About this exercise —
In the entries below, which lines run from the one containing "Learn more about recovery" to the one containing "official cybercrime"? Copy exactly those lines, ends included, and no others.

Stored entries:

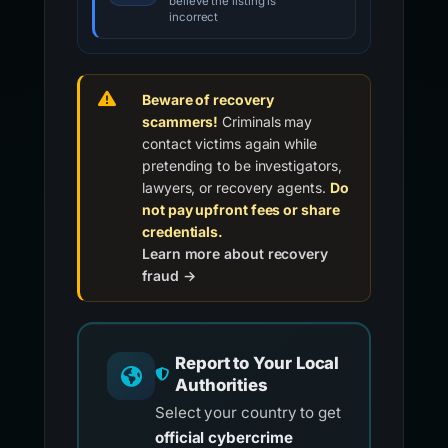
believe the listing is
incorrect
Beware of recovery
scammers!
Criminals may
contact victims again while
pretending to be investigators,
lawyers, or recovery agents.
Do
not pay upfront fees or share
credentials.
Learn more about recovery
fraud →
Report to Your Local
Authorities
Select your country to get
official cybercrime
* * *
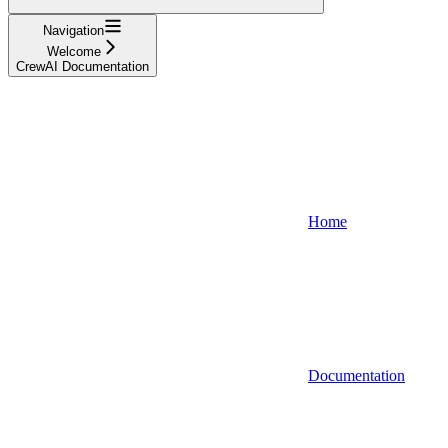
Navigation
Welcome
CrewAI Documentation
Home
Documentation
...
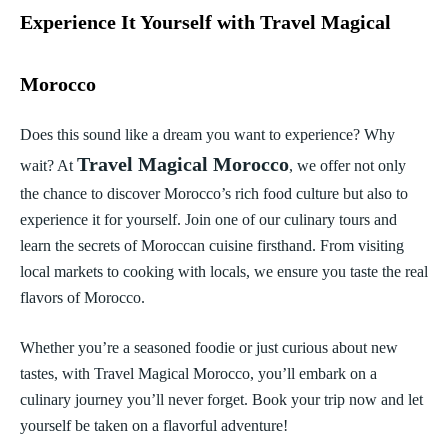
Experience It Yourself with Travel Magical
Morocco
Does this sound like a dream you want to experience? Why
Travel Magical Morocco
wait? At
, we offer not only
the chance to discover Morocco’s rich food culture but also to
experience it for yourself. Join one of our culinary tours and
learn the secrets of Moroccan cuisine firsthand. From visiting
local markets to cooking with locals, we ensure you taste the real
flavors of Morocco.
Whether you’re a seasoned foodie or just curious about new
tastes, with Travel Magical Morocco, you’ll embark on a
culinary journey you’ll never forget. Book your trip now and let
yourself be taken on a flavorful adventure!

Solution to this problem —
Learn more about recovery
fraud →
Report to Your Local
Authorities
Select your country to get
official cybercrime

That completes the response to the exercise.